DATA TO EXAMINE:
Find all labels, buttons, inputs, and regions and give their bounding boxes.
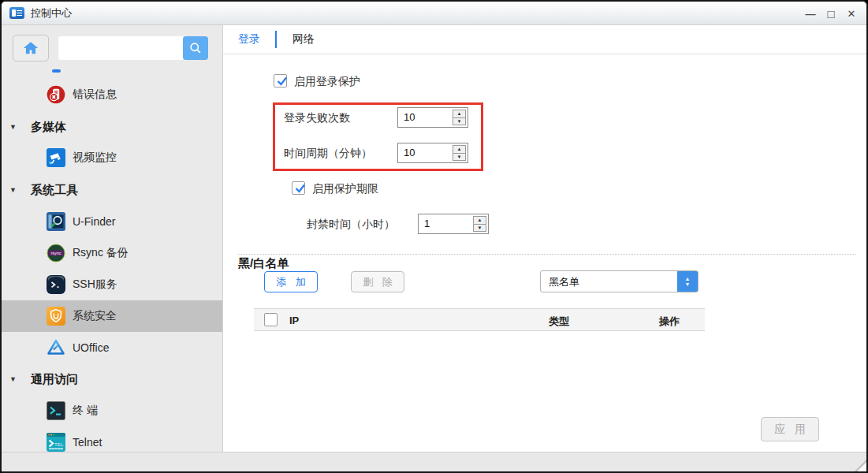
tab-network[interactable]: 网络 — [292, 32, 315, 47]
group-label: 系统工具 — [31, 183, 78, 198]
tabs-divider — [223, 54, 866, 54]
sidebar-item-system-security[interactable]: 系统安全 — [2, 300, 222, 332]
search-input[interactable] — [58, 36, 183, 60]
delete-button[interactable]: 删 除 — [351, 271, 404, 292]
spinner-buttons[interactable]: ▲ ▼ — [453, 145, 466, 161]
search-icon — [188, 40, 203, 56]
period-spinner[interactable]: 10 ▲ ▼ — [397, 143, 468, 163]
sidebar-item-label: Telnet — [73, 436, 102, 449]
maximize-icon[interactable]: □ — [824, 6, 838, 20]
search-button[interactable] — [183, 36, 208, 60]
sidebar-group-multimedia[interactable]: ▼ 多媒体 — [2, 118, 222, 136]
column-header-operation: 操作 — [659, 315, 680, 329]
period-label: 时间周期（分钟） — [284, 147, 372, 161]
ufinder-icon — [47, 212, 65, 231]
enable-protection-period-label: 启用保护期限 — [312, 182, 378, 196]
spin-up-icon[interactable]: ▲ — [453, 146, 465, 154]
sidebar-item-uoffice[interactable]: UOffice — [2, 332, 222, 363]
sidebar-item-label: 视频监控 — [73, 151, 117, 165]
sidebar-group-general-access[interactable]: ▼ 通用访问 — [2, 371, 222, 388]
tab-login[interactable]: 登录 — [238, 32, 260, 47]
group-label: 通用访问 — [31, 372, 78, 387]
control-center-window: 控制中心 — □ ✕ — [0, 0, 868, 473]
fail-count-value: 10 — [404, 111, 415, 123]
spin-down-icon[interactable]: ▼ — [453, 154, 465, 161]
spin-up-icon[interactable]: ▲ — [453, 110, 465, 118]
check-icon — [293, 181, 307, 196]
app-icon — [9, 7, 24, 19]
titlebar: 控制中心 — □ ✕ — [2, 2, 866, 25]
sidebar-item-ufinder[interactable]: U-Finder — [2, 206, 222, 237]
sidebar-item-label: U-Finder — [73, 215, 115, 228]
apply-button[interactable]: 应 用 — [761, 417, 819, 441]
ban-time-spinner[interactable]: 1 ▲ ▼ — [418, 214, 489, 234]
enable-login-protection-checkbox[interactable] — [274, 74, 287, 88]
fail-count-spinner[interactable]: 10 ▲ ▼ — [397, 107, 468, 128]
window-title: 控制中心 — [31, 6, 72, 20]
check-icon — [275, 74, 289, 88]
list-type-dropdown[interactable]: 黑名单 ▲ ▼ — [540, 270, 698, 292]
enable-login-protection-label: 启用登录保护 — [294, 75, 360, 89]
sidebar-item-label: Rsync 备份 — [73, 246, 129, 260]
fail-count-label: 登录失败次数 — [284, 111, 350, 125]
column-header-type: 类型 — [549, 315, 569, 329]
chevron-down-icon: ▼ — [9, 123, 17, 131]
table-header: IP 类型 操作 — [254, 308, 705, 331]
period-value: 10 — [404, 147, 415, 158]
sidebar-item-video-surveillance[interactable]: 视频监控 — [2, 142, 222, 173]
section-divider — [238, 254, 855, 255]
column-header-ip: IP — [289, 315, 299, 326]
svg-text:rsync: rsync — [51, 251, 61, 255]
window-body: 错误信息 ▼ 多媒体 视频监控 ▼ 系统工具 — [2, 25, 866, 452]
sidebar-item-error-info[interactable]: 错误信息 — [2, 79, 222, 110]
spin-down-icon[interactable]: ▼ — [474, 225, 486, 232]
spinner-buttons[interactable]: ▲ ▼ — [453, 110, 466, 125]
ban-time-label: 封禁时间（小时） — [307, 218, 395, 232]
scrolled-item-fragment — [52, 69, 61, 73]
minimize-icon[interactable]: — — [803, 6, 818, 20]
svg-text:TEL: TEL — [54, 441, 64, 447]
sidebar-item-label: 错误信息 — [73, 88, 117, 102]
home-button[interactable] — [13, 35, 49, 61]
ssh-icon — [47, 275, 65, 294]
ban-time-value: 1 — [424, 218, 430, 229]
sidebar-item-label: UOffice — [73, 341, 109, 354]
sidebar-item-label: SSH服务 — [73, 277, 117, 292]
sidebar-item-rsync-backup[interactable]: rsync Rsync 备份 — [2, 237, 222, 269]
group-label: 多媒体 — [31, 120, 66, 135]
spin-down-icon[interactable]: ▼ — [453, 118, 465, 125]
spin-up-icon: ▲ — [685, 276, 691, 281]
sidebar-item-ssh-service[interactable]: SSH服务 — [2, 269, 222, 300]
chevron-down-icon: ▼ — [9, 375, 17, 383]
list-section-title: 黑/白名单 — [238, 256, 289, 271]
close-icon[interactable]: ✕ — [844, 6, 859, 20]
spin-down-icon: ▼ — [685, 281, 691, 287]
list-type-value: 黑名单 — [549, 275, 579, 289]
home-icon — [22, 39, 39, 57]
uoffice-icon — [47, 338, 65, 357]
camera-icon — [47, 148, 65, 167]
sidebar-group-system-tools[interactable]: ▼ 系统工具 — [2, 181, 222, 199]
sidebar: 错误信息 ▼ 多媒体 视频监控 ▼ 系统工具 — [2, 25, 223, 452]
rsync-icon: rsync — [47, 244, 65, 263]
spinner-buttons[interactable]: ▲ ▼ — [473, 216, 486, 232]
add-button[interactable]: 添 加 — [264, 271, 318, 292]
security-shield-icon — [47, 307, 65, 326]
status-bar — [2, 452, 866, 471]
error-icon — [47, 85, 65, 104]
tab-separator — [275, 31, 277, 48]
sidebar-item-label: 终 端 — [73, 404, 98, 418]
select-all-checkbox[interactable] — [264, 313, 278, 326]
telnet-icon: TEL — [47, 433, 65, 452]
terminal-icon — [47, 401, 65, 420]
main-panel: 登录 网络 启用登录保护 登录失败次数 10 ▲ ▼ 时间周期（分钟 — [223, 25, 866, 452]
window-controls: — □ ✕ — [803, 2, 859, 25]
sidebar-item-label: 系统安全 — [73, 309, 117, 323]
dropdown-arrows-icon[interactable]: ▲ ▼ — [677, 271, 698, 292]
spin-up-icon[interactable]: ▲ — [474, 217, 486, 225]
sidebar-item-terminal[interactable]: 终 端 — [2, 395, 222, 426]
chevron-down-icon: ▼ — [9, 186, 17, 194]
enable-protection-period-checkbox[interactable] — [292, 181, 305, 195]
resize-grip-icon[interactable] — [857, 462, 866, 471]
sidebar-item-telnet[interactable]: TEL Telnet — [2, 426, 222, 452]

WHAT TO WORK ON: Write the material above out again exactly as it reads, but don't carry over the pictures.

RESULT OF THE TASK:
Find all labels, buttons, inputs, and regions and give their bounding boxes.
tab-network[interactable]: 网络 — [292, 32, 315, 47]
group-label: 系统工具 — [31, 183, 78, 198]
tabs-divider — [223, 54, 866, 54]
sidebar-item-system-security[interactable]: 系统安全 — [2, 300, 222, 332]
search-input[interactable] — [58, 36, 183, 60]
delete-button[interactable]: 删 除 — [351, 271, 404, 292]
spinner-buttons[interactable]: ▲ ▼ — [453, 145, 466, 161]
search-icon — [188, 40, 203, 56]
period-spinner[interactable]: 10 ▲ ▼ — [397, 143, 468, 163]
sidebar-item-label: Telnet — [73, 436, 102, 449]
maximize-icon[interactable]: □ — [824, 6, 838, 20]
search-button[interactable] — [183, 36, 208, 60]
sidebar-group-multimedia[interactable]: ▼ 多媒体 — [2, 118, 222, 136]
column-header-operation: 操作 — [659, 315, 680, 329]
period-label: 时间周期（分钟） — [284, 147, 372, 161]
ufinder-icon — [47, 212, 65, 231]
enable-protection-period-label: 启用保护期限 — [312, 182, 378, 196]
spin-up-icon[interactable]: ▲ — [453, 146, 465, 154]
sidebar-item-uoffice[interactable]: UOffice — [2, 332, 222, 363]
sidebar-item-label: 视频监控 — [73, 151, 117, 165]
sidebar-group-general-access[interactable]: ▼ 通用访问 — [2, 371, 222, 388]
tab-login[interactable]: 登录 — [238, 32, 260, 47]
group-label: 通用访问 — [31, 372, 78, 387]
control-center-window: 控制中心 — □ ✕ — [0, 0, 868, 473]
fail-count-value: 10 — [404, 111, 415, 123]
spin-down-icon[interactable]: ▼ — [453, 154, 465, 161]
spin-up-icon[interactable]: ▲ — [453, 110, 465, 118]
check-icon — [293, 181, 307, 196]
app-icon — [9, 7, 24, 19]
titlebar: 控制中心 — □ ✕ — [2, 2, 866, 25]
sidebar-item-ufinder[interactable]: U-Finder — [2, 206, 222, 237]
sidebar-item-label: U-Finder — [73, 215, 115, 228]
apply-button[interactable]: 应 用 — [761, 417, 819, 441]
ban-time-spinner[interactable]: 1 ▲ ▼ — [418, 214, 489, 234]
enable-login-protection-checkbox[interactable] — [274, 74, 287, 88]
fail-count-spinner[interactable]: 10 ▲ ▼ — [397, 107, 468, 128]
window-title: 控制中心 — [31, 6, 72, 20]
check-icon — [275, 74, 289, 88]
list-type-dropdown[interactable]: 黑名单 ▲ ▼ — [540, 270, 698, 292]
enable-login-protection-label: 启用登录保护 — [294, 75, 360, 89]
sidebar-item-label: Rsync 备份 — [73, 246, 129, 260]
fail-count-label: 登录失败次数 — [284, 111, 350, 125]
column-header-type: 类型 — [549, 315, 569, 329]
chevron-down-icon: ▼ — [9, 123, 17, 131]
table-header: IP 类型 操作 — [254, 308, 705, 331]
period-value: 10 — [404, 147, 415, 158]
sidebar-item-video-surveillance[interactable]: 视频监控 — [2, 142, 222, 173]
section-divider — [238, 254, 855, 255]
column-header-ip: IP — [289, 315, 299, 326]
svg-text:rsync: rsync — [51, 251, 61, 255]
window-body: 错误信息 ▼ 多媒体 视频监控 ▼ 系统工具 — [2, 25, 866, 452]
sidebar-item-error-info[interactable]: 错误信息 — [2, 79, 222, 110]
spin-down-icon[interactable]: ▼ — [474, 225, 486, 232]
spinner-buttons[interactable]: ▲ ▼ — [453, 110, 466, 125]
ban-time-label: 封禁时间（小时） — [307, 218, 395, 232]
scrolled-item-fragment — [52, 69, 61, 73]
minimize-icon[interactable]: — — [803, 6, 818, 20]
svg-text:TEL: TEL — [54, 441, 64, 447]
sidebar-item-label: 错误信息 — [73, 88, 117, 102]
home-button[interactable] — [13, 35, 49, 61]
ssh-icon — [47, 275, 65, 294]
ban-time-value: 1 — [424, 218, 430, 229]
sidebar-item-label: UOffice — [73, 341, 109, 354]
sidebar-item-label: SSH服务 — [73, 277, 117, 292]
sidebar-item-rsync-backup[interactable]: rsync Rsync 备份 — [2, 237, 222, 269]
group-label: 多媒体 — [31, 120, 66, 135]
spin-down-icon[interactable]: ▼ — [453, 118, 465, 125]
spin-up-icon: ▲ — [685, 276, 691, 281]
sidebar-item-ssh-service[interactable]: SSH服务 — [2, 269, 222, 300]
chevron-down-icon: ▼ — [9, 375, 17, 383]
list-section-title: 黑/白名单 — [238, 256, 289, 271]
close-icon[interactable]: ✕ — [844, 6, 859, 20]
spin-down-icon: ▼ — [685, 281, 691, 287]
list-type-value: 黑名单 — [549, 275, 579, 289]
home-icon — [22, 39, 39, 57]
uoffice-icon — [47, 338, 65, 357]
camera-icon — [47, 148, 65, 167]
sidebar-group-system-tools[interactable]: ▼ 系统工具 — [2, 181, 222, 199]
sidebar: 错误信息 ▼ 多媒体 视频监控 ▼ 系统工具 — [2, 25, 223, 452]
rsync-icon: rsync — [47, 244, 65, 263]
spinner-buttons[interactable]: ▲ ▼ — [473, 216, 486, 232]
add-button[interactable]: 添 加 — [264, 271, 318, 292]
security-shield-icon — [47, 307, 65, 326]
status-bar — [2, 452, 866, 471]
error-icon — [47, 85, 65, 104]
tab-separator — [275, 31, 277, 48]
sidebar-item-label: 终 端 — [73, 404, 98, 418]
select-all-checkbox[interactable] — [264, 313, 278, 326]
telnet-icon: TEL — [47, 433, 65, 452]
terminal-icon — [47, 401, 65, 420]
main-panel: 登录 网络 启用登录保护 登录失败次数 10 ▲ ▼ 时间周期（分钟 — [223, 25, 866, 452]
window-controls: — □ ✕ — [803, 2, 859, 25]
sidebar-item-label: 系统安全 — [73, 309, 117, 323]
dropdown-arrows-icon[interactable]: ▲ ▼ — [677, 271, 698, 292]
spin-up-icon[interactable]: ▲ — [474, 217, 486, 225]
sidebar-item-terminal[interactable]: 终 端 — [2, 395, 222, 426]
chevron-down-icon: ▼ — [9, 186, 17, 194]
enable-protection-period-checkbox[interactable] — [292, 181, 305, 195]
resize-grip-icon[interactable] — [857, 462, 866, 471]
sidebar-item-telnet[interactable]: TEL Telnet — [2, 426, 222, 452]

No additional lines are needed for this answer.